I know of other instances not explicable by natural causes.I just picked out that guy as he was the one who was talking to me about the gospel years ago.I wasn't interested at all. He had been a hopeless case and the doctor had told him he would be dead within six months.
It's not natural to be instantaneously healed with no withdrawal symptoms at all with such severe heroin addiction.And it happened when he prayed to Jesus for help.He wasn't religious at the time and wasn't sure if God existed. It was the"if you really are there and can help me" kind of prayer.
On a personal note and at risk of being psychoanalysed,I was put in institutional care at the age of seven in a place run by Catholic nuns who I found very humane really.At ten I was transferred to an industrial school run by Catholic brothers and priests.It was Dickensian and harsh. When I was let out of there at sixteen, I rejected religion and belief in God and when I met that guy in my early twenties was in no frame of mind to listen to anyone advocating any religion.
So that's my background. Sometimes I think people have the impression it's just something I always believed.

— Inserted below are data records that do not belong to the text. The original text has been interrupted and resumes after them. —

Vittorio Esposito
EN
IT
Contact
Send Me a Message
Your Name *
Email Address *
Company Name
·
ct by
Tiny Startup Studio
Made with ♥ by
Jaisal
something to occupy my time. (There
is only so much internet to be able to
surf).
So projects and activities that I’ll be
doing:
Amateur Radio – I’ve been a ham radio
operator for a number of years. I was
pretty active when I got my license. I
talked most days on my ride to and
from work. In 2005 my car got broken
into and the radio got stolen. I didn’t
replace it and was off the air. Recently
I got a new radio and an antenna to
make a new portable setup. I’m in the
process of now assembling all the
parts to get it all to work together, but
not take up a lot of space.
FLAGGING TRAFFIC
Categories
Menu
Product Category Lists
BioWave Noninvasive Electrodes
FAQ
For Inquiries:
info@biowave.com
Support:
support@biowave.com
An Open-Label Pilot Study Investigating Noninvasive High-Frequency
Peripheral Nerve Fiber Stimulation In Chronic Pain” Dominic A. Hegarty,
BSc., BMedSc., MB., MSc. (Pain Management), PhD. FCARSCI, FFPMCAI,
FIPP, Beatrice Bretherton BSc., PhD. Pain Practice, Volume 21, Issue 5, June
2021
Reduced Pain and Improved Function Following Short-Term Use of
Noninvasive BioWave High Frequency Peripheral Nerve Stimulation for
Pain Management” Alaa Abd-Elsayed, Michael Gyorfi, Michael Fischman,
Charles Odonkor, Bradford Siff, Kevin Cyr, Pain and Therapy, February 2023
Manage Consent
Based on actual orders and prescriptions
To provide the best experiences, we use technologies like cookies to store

There are accounts of miraculous healings such as Pastor Hsi who I mentioned but he's not the only one. I agree things need to be weighed and assessed but I think they can be.
I linked rather a lengthy article related to hallucinations on the other thread. He mentions that it was quite usual in Israel at that time for disciples of Rabbi's to take notes.In the final analysis Christianity is a supernatural religion and they were promised the aid of the holy spirit in bringing things to their remembrance.